Craig, a tough-looking character actor who has mixed up appearances in many art-house titles with roles in blockbusters such as "Lara Croft: Tomb Raider", just beat fellow Briton Clive Owen for the role, the report said.

Craig would be the sixth Bond in the official series of films based on the novels by Ian Fleming, following Sean Connery, George Lazenby, Roger Moore, Timothy Dalton and most recent incumbent Pierce Brosnan.

More @ NaharNet.com

Edit: pic added


----------



## Geronimo (Mar 23, 2002)

I am sorry to hear that you lost out on the role Nick. I was looking forward to seeing you in Casino Royale.


----------



## Nick (Apr 23, 2002)

Geronimo said:


> I am sorry to hear that you lost out on the role Nick. I was looking forward to seeing you in Casino Royale.


No worries, Chief! I've been remotely 'unavailable', on hiatus deep in the _Potawatami_ lands of NE Kansas where they couldn't find me even if they wanted to.


----------



## olgeezer (Dec 5, 2003)

Nick said:


> No worries, Chief! I've been remotely 'unavailable', on hiatus deep in the _Potawatami_ lands of NE Kansas where they couldn't find me even if they wanted to.

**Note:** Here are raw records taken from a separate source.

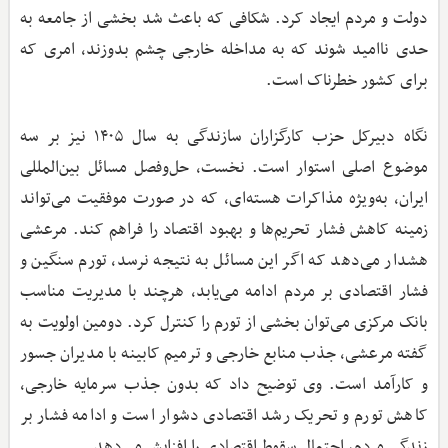
دولت و مردم ایجاد کرد. شکافی که باعث شد بخشی از جامعه به
حدی ناامید شوند که به مداخله خارجی چشم بدوزند، امری که
برای کشور خطرناک است.
نگاه دبیرکل حزب کارگزاران سازندگی به سال ۱۴۰۵ نیز بر سه
موضوع اصلی استوار است. نخست، حل‌وفصل مسائل بین‌المللی
ایران، به‌ویژه مذاکرات هسته‌ای، که در صورت موفقیت می‌تواند
زمینه کاهش فشار تحریم‌ها و بهبود اقتصاد را فراهم کند. مرعشی
هشدار می‌دهد که اگر این مسائل به نتیجه نرسد، تورم سنگین و
فشار اقتصادی بر مردم ادامه می‌یابد، هرچند با مدیریت مناسب
بانک مرکزی می‌توان بخشی از تورم را کنترل کرد. دومین اولویت به
گفته مرعشی، جذب منابع خارجی و ترمیم کابینه با مدیران جسور
و کارآمد است. وی توضیح داد که بدون جذب سرمایه خارجی،
کاهش تورم و تحریک رشد اقتصادی دشوار است و ادامه فشار بر
زندگی مردم، احتمال سقوط اقتصادی را افزایش می‌دهد.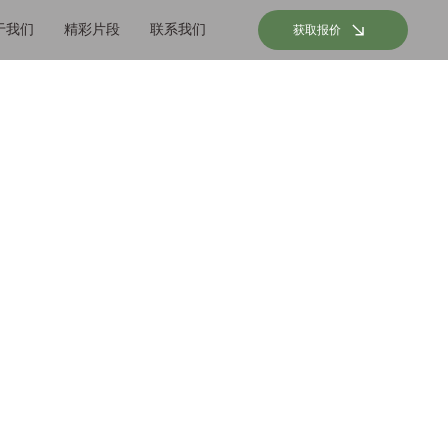
于我们
精彩片段
联系我们
获取报价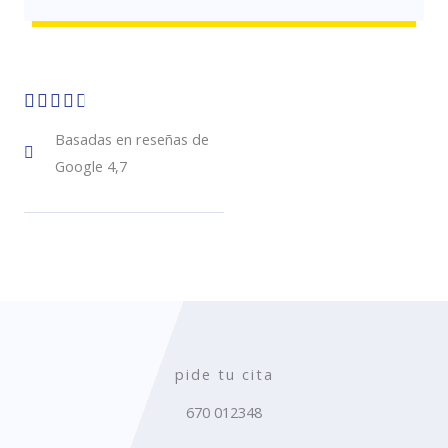
V





a
Basadas en reseñas de
Google 4,7
l
o
r
a
d
o
c
pide tu cita
o
670 012348
n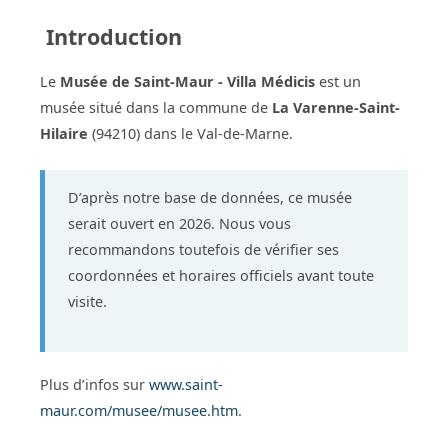
Introduction
Le
Musée de Saint-Maur - Villa Médicis
est un
musée situé dans la commune de
La Varenne-Saint-
Hilaire
(94210) dans le Val-de-Marne.
D’après notre base de données, ce musée
serait ouvert en 2026. Nous vous
recommandons toutefois de vérifier ses
coordonnées et horaires officiels avant toute
visite.
Plus d’infos sur
www.saint-
maur.com/musee/musee.htm
.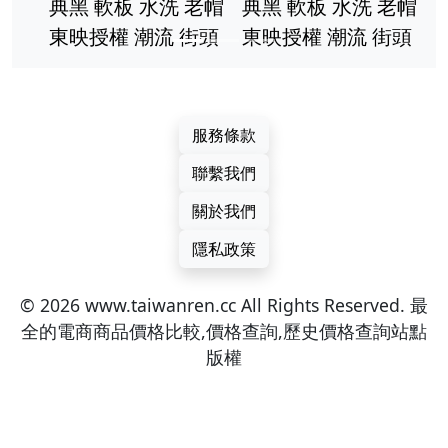
典黑 軟板 水洗 老帽
典黑 軟板 水洗 老帽
東映授權 潮流 街頭
東映授權 潮流 街頭
服務條款
聯繫我們
關於我們
隱私政策
© 2026 www.taiwanren.cc All Rights Reserved. 最
全的電商商品價格比較,價格查詢,歷史價格查詢站點
版權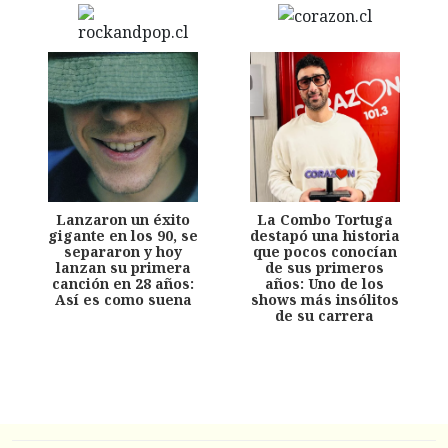
Lanzaron un éxito
La Combo Tortuga
gigante en los 90, se
destapó una historia
separaron y hoy
que pocos conocían
lanzan su primera
de sus primeros
canción en 28 años:
años: Uno de los
Así es como suena
shows más insólitos
de su carrera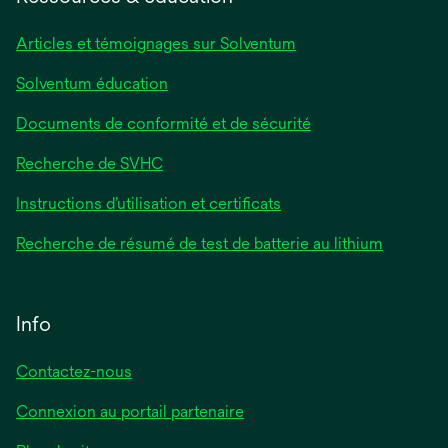
nouvel
onglet
Articles et témoignages sur Solventum
Solventum éducation
Documents de conformité et de sécurité
Recherche de SVHC
Instructions d’utilisation et certificats
Recherche de résumé de test de batterie au lithium
Info
Contactez-nous
Connexion au portail partenaire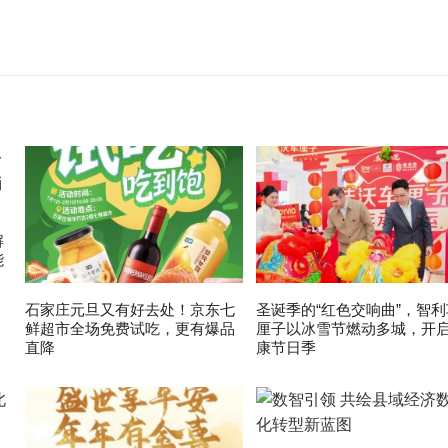
解
能
石家庄元旦又有好去处！京东七
圣诞季的“红色交响曲”，智利
鲜超市全场免费试吃，更有爆品
厘子以冰雪节燃动多城，开
直降
康节日季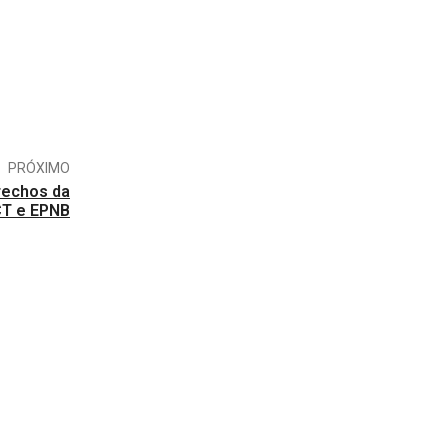
PRÓXIMO
rechos da
T e EPNB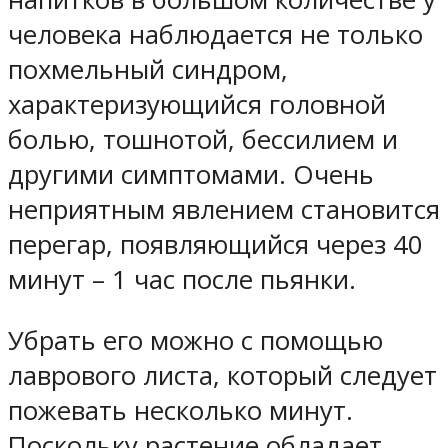
человека наблюдается не только
похмельный синдром,
характеризующийся головной
болью, тошнотой, бессилием и
другими симптомами. Очень
неприятным явлением становится
перегар, появляющийся через 40
минут – 1 час после пьянки.
Убрать его можно с помощью
лаврового листа, который следует
пожевать несколько минут.
Поскольку растение обладает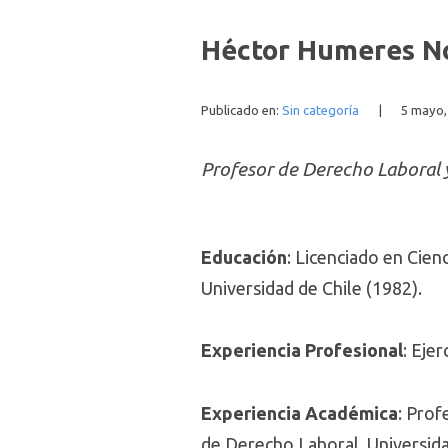
Héctor Humeres N
Publicado en:
Sin categoría
|
5 mayo,
Profesor de Derecho Laboral y
Educación
: Licenciado en Cien
Universidad de Chile (1982).
Experiencia Profesional
: Eje
Experiencia Académica
: Prof
de Derecho Laboral, Universidad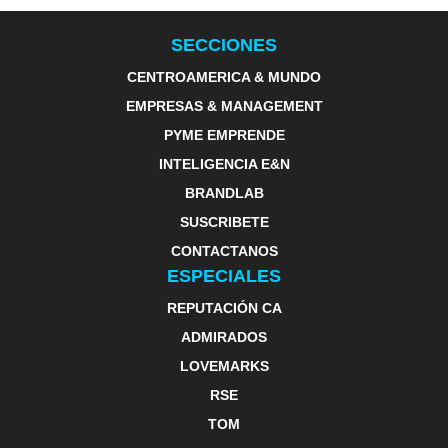
SECCIONES
CENTROAMERICA & MUNDO
EMPRESAS & MANAGEMENT
PYME EMPRENDE
INTELIGENCIA E&N
BRANDLAB
SUSCRIBETE
CONTACTANOS
ESPECIALES
REPUTACIÓN CA
ADMIRADOS
LOVEMARKS
RSE
TOM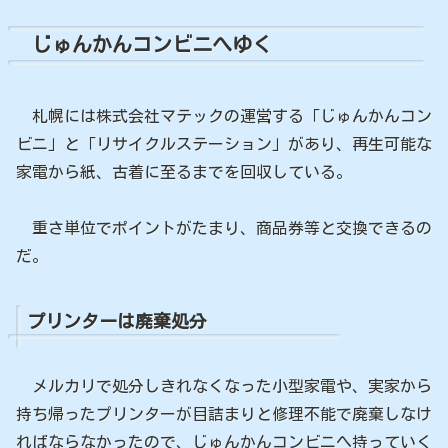
じゅんかんコンビニへゆく
札幌には株式会社マテックの運営する「じゅんかんコン
ビニ」と「リサイクルステーション」があり、再生可能な
家電から紙、古着に至るまでを回収している。
重さ単位でポイントがたまり、商品券等と交換できるの
だ。
プリンターは廃棄処分
メルカリで処分しきれなくなった小型家電や、実家から
持ち帰ったプリンターが目詰まりと修理不能で廃棄しなけ
ればならなかったので、じゅんかんコンビニへ持っていく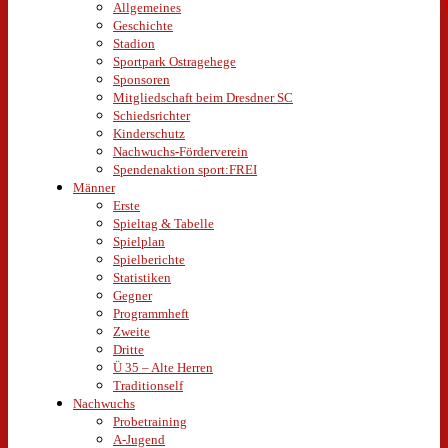
Allgemeines
Geschichte
Stadion
Sportpark Ostragehege
Sponsoren
Mitgliedschaft beim Dresdner SC
Schiedsrichter
Kinderschutz
Nachwuchs-Förderverein
Spendenaktion sport:FREI
Männer
Erste
Spieltag & Tabelle
Spielplan
Spielberichte
Statistiken
Gegner
Programmheft
Zweite
Dritte
Ü 35 – Alte Herren
Traditionself
Nachwuchs
Probetraining
A-Jugend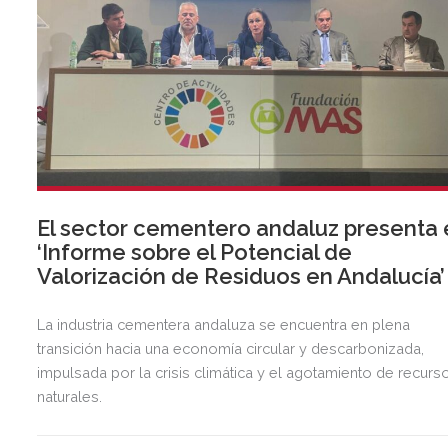
El sector cementero andaluz presenta 
‘Informe sobre el Potencial de
Valorización de Residuos en Andalucía’
La industria cementera andaluza se encuentra en plena
transición hacia una economía circular y descarbonizada,
impulsada por la crisis climática y el agotamiento de recurs
naturales.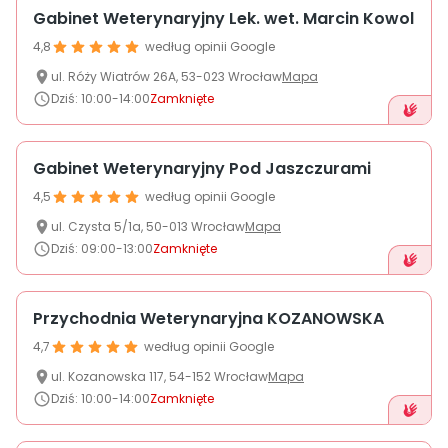
Gabinet Weterynaryjny Lek. wet. Marcin Kowol
4,8
według opinii Google
ul.
Róży Wiatrów 26A
,
53-023
Wrocław
Mapa
Dziś
:
10:00-14:00
Zamknięte
Gabinet Weterynaryjny Pod Jaszczurami
4,5
według opinii Google
ul.
Czysta
5/1a
,
50-013
Wrocław
Mapa
Dziś
:
09:00-13:00
Zamknięte
Przychodnia Weterynaryjna KOZANOWSKA
4,7
według opinii Google
ul.
Kozanowska
117
,
54-152
Wrocław
Mapa
Dziś
:
10:00-14:00
Zamknięte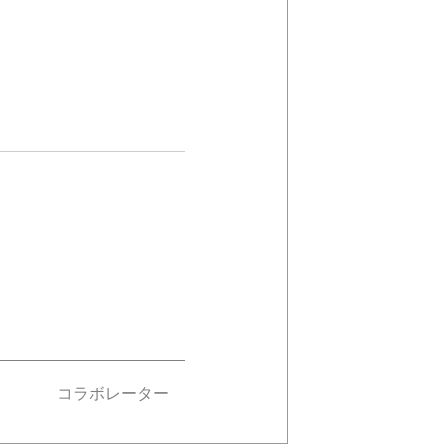
コラボレーター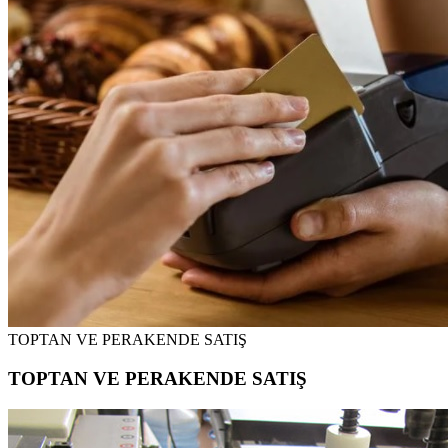
TOPTAN VE PERAKENDE SATIŞ
TOPTAN VE PERAKENDE SATIŞ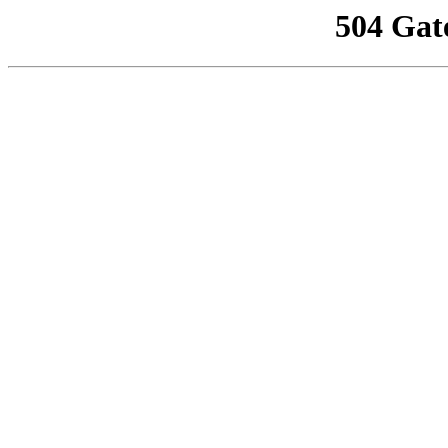
504 Gat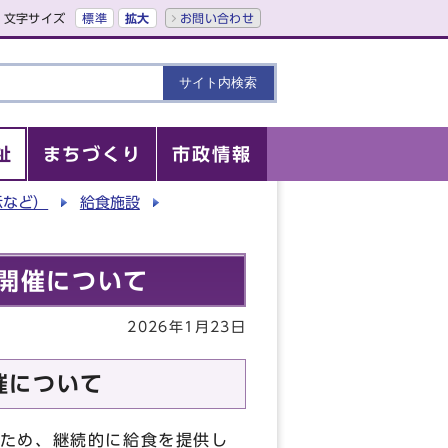
文字サイズ
標準
拡大
お問い合わせ
祉
まちづくり
市政情報
示など）
給食施設
開催について
2026年1月23日
催について
ため、継続的に給食を提供し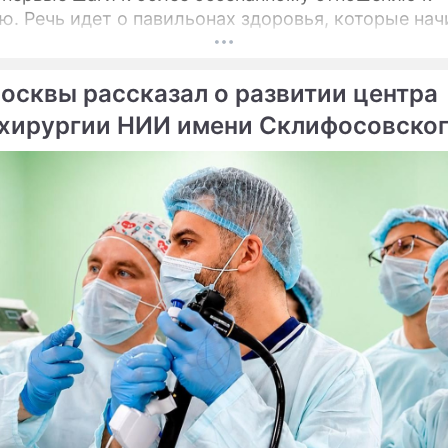
оторые начинают
на столичных бульварах в рамках масштабного
ого проекта «Лето в Москве».
осквы рассказал о развитии центра
хирургии НИИ имени Склифосовско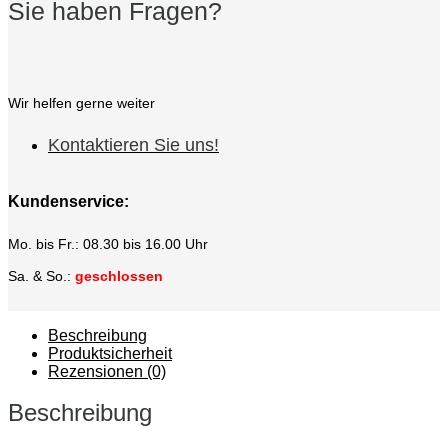
Sie haben Fragen?
Wir helfen gerne weiter
Kontaktieren Sie uns!
Kundenservice:
Mo. bis Fr.: 08.30 bis 16.00 Uhr
Sa. & So.:
geschlossen
Beschreibung
Produktsicherheit
Rezensionen (0)
Beschreibung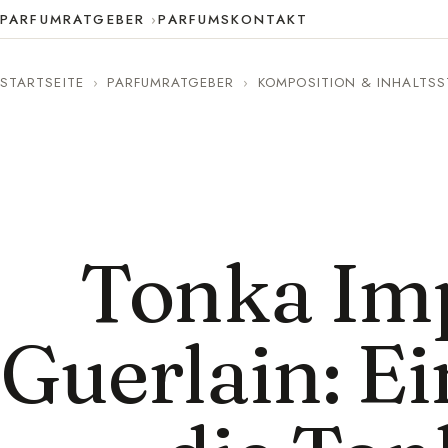
PARFUMRATGEBER
PARFUMS
KONTAKT
STARTSEITE
›
PARFUMRATGEBER
›
KOMPOSITION & INHALTSS
Tonka Imp
Guerlain: E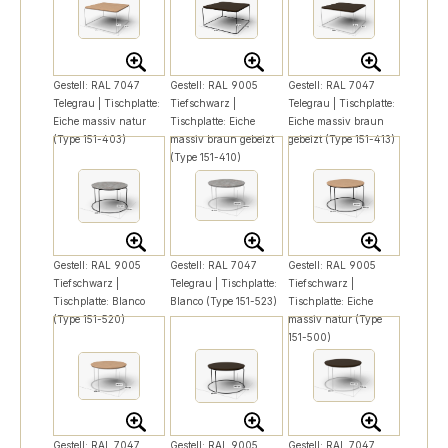
Gestell: RAL 7047
Gestell: RAL 9005
Gestell: RAL 7047
Telegrau | Tischplatte:
Tiefschwarz |
Telegrau | Tischplatte:
Eiche massiv natur
Tischplatte: Eiche
Eiche massiv braun
(Type 151-403)
massiv braun gebeizt
gebeizt (Type 151-413)
(Type 151-410)
Gestell: RAL 9005
Gestell: RAL 7047
Gestell: RAL 9005
Tiefschwarz |
Telegrau | Tischplatte:
Tiefschwarz |
Tischplatte: Blanco
Blanco (Type 151-523)
Tischplatte: Eiche
(Type 151-520)
massiv natur (Type
151-500)
Gestell: RAL 7047
Gestell: RAL 9005
Gestell: RAL 7047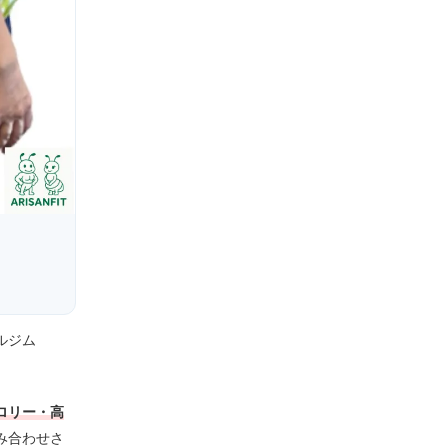
ルジム
ロリー・高
み合わせさ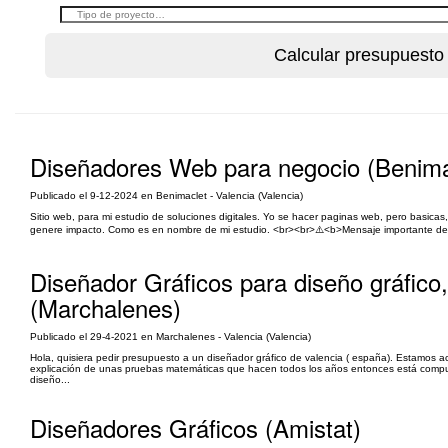
Diseñadores Web para negocio (Benima
Publicado el 9-12-2024 en Benimaclet - Valencia (Valencia)
Sitio web, para mi estudio de soluciones digitales. Yo se hacer paginas web, pero basica
genere impacto. Como es en nombre de mi estudio. <br><br>⚠️<b>Mensaje importante debid
Diseñador Gráficos para diseño gráfico,
(Marchalenes)
Publicado el 29-4-2021 en Marchalenes - Valencia (Valencia)
Hola, quisiera pedir presupuesto a un diseñador gráfico de valencia ( españa). Estamos a
explicación de unas pruebas matemáticas que hacen todos los años entonces está compue
diseño...
Diseñadores Gráficos (Amistat)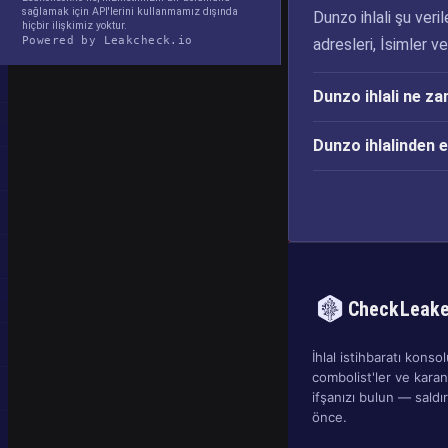
sağlamak için API'lerini kullanmamız dışında
Dunzo ihlali şu veril
hiçbir ilişkimiz yoktur.
Powered by Leakcheck.io
adresleri, İsimler v
Dunzo ihlali ne z
Dunzo ihlalinden 
CheckLeak
İhlal istihbaratı konsolu
combolist'ler ve kara
ifşanızı bulun — sald
önce.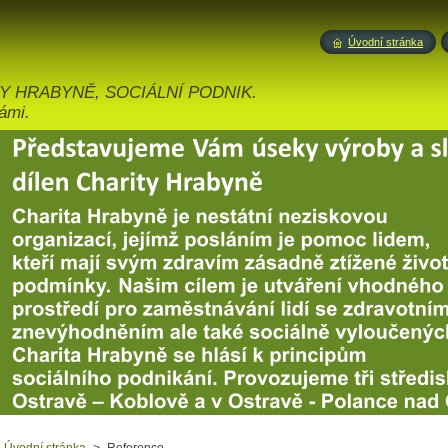
Úvodní stránka
Y HRABYNĚ, SOCIÁLNÍ PODNIK.
ámi.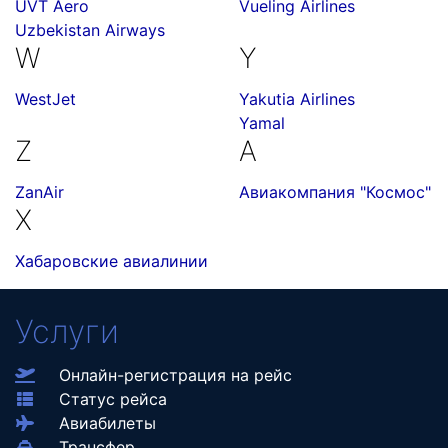
UVT Aero
Vueling Airlines
Uzbekistan Airways
W
Y
WestJet
Yakutia Airlines
Yamal
Z
А
ZanAir
Авиакомпания "Космос"
Х
Хабаровские авиалинии
Услуги
Онлайн-регистрация на рейс
Статус рейса
Авиабилеты
Трансфер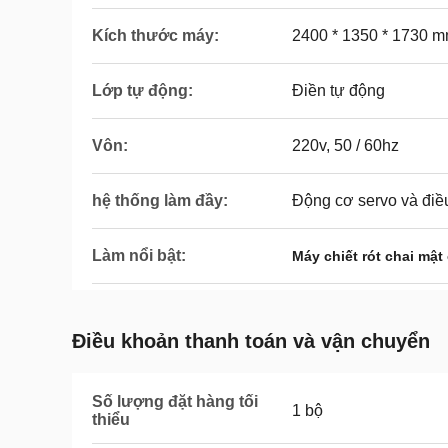
Kích thước máy:
2400 * 1350 * 1730 
Lớp tự động:
Điền tự động
Vôn:
220v, 50 / 60hz
hệ thống làm đầy:
Động cơ servo và điề
Làm nổi bật:
Máy chiết rót chai mậ
Điều khoản thanh toán và vận chuyển
Số lượng đặt hàng tối
1 bộ
thiểu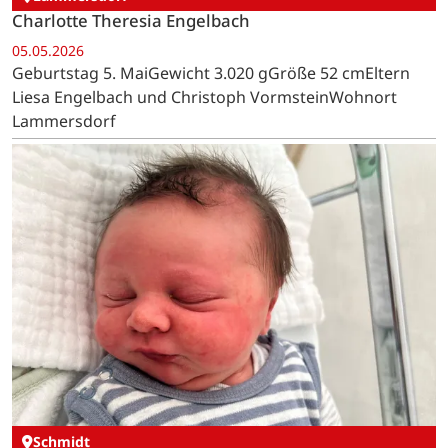
Charlotte Theresia Engelbach
05.05.2026
Geburtstag 5. MaiGewicht 3.020 gGröße 52 cmEltern
Liesa Engelbach und Christoph VormsteinWohnort
Lammersdorf
Schmidt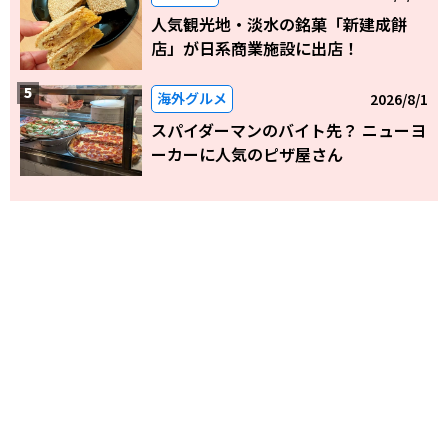
人気観光地・淡水の銘菓「新建成餅
店」が日系商業施設に出店！
海外グルメ
2026/8/1
スパイダーマンのバイト先？ ニューヨ
ーカーに人気のピザ屋さん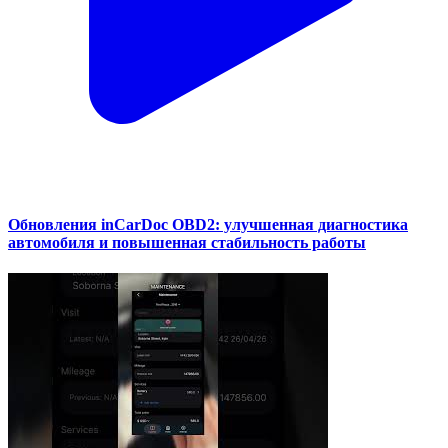
Обновления inCarDoc OBD2: улучшенная диагностика
автомобиля и повышенная стабильность работы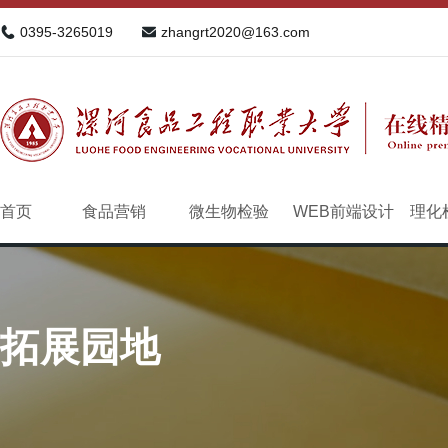
0395-3265019
zhangrt2020@163.com
首页
食品营销
微生物检验
WEB前端设计
理化
拓展园地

He's hangin out at Harrahs


----------



## BobMurdoch (Apr 24, 2002)

Blecch. The guy has zero charisma.

Here we go again.....

Connery.... Great

Lazenby.... just OK

Moore.... Good

Dalton.... just OK

Brosnan..... Very Good

Craig? .... I'm guessing just OK again

I give it two films before they give up and get someone with more charisma for the role.


----------



## Geronimo (Mar 23, 2002)

Actually there was a Bond before any of those. Casino Royale was first made for TV in the 50s with American actor Barry Nelson. I have seen only clips of it. I wonder if TV Land has a kinescope.


----------



## olgeezer (Dec 5, 2003)

Haven't most of Daniel Craig's roles been as bad guys (or bad guy depending on whether you believe his multiple personality order or not)? Can't picture him in a Bond role.


----------



## Mikey (Oct 26, 2004)

BobMurdoch said:


> Blecch. The guy has zero charisma.
> 
> Here we go again.....
> 
> ...


And:
Peter Sellers
David Niven
Woody Allen

in Casino Royale.


----------



## bobsupra (Jul 12, 2002)

And Diana Rigg as Mrs. James Bond.


----------



## Mikey (Oct 26, 2004)

bobsupra said:


> And Diana Rigg as Mrs. James Bond.


"On Her Majesty's Secret Service". Best book, worst Bond (Lazenby). It's crying out for a remake.


----------



## Nick (Apr 23, 2002)

bobsupra said:


> And Diana Rigg as Mrs. James Bond.


Back in the day I thought the cool Ms. Rigg was HOT HOT HOT! It seems I recall the name of the show being _"The Avengers"_, or some such, but wasn't her tv character known as _Emma Peel?_


----------



## Geronimo (Mar 23, 2002)

She was in one of the Bond films---I think the Lazenby one----and Bond did get married in one film but I don't think that it happened in that film.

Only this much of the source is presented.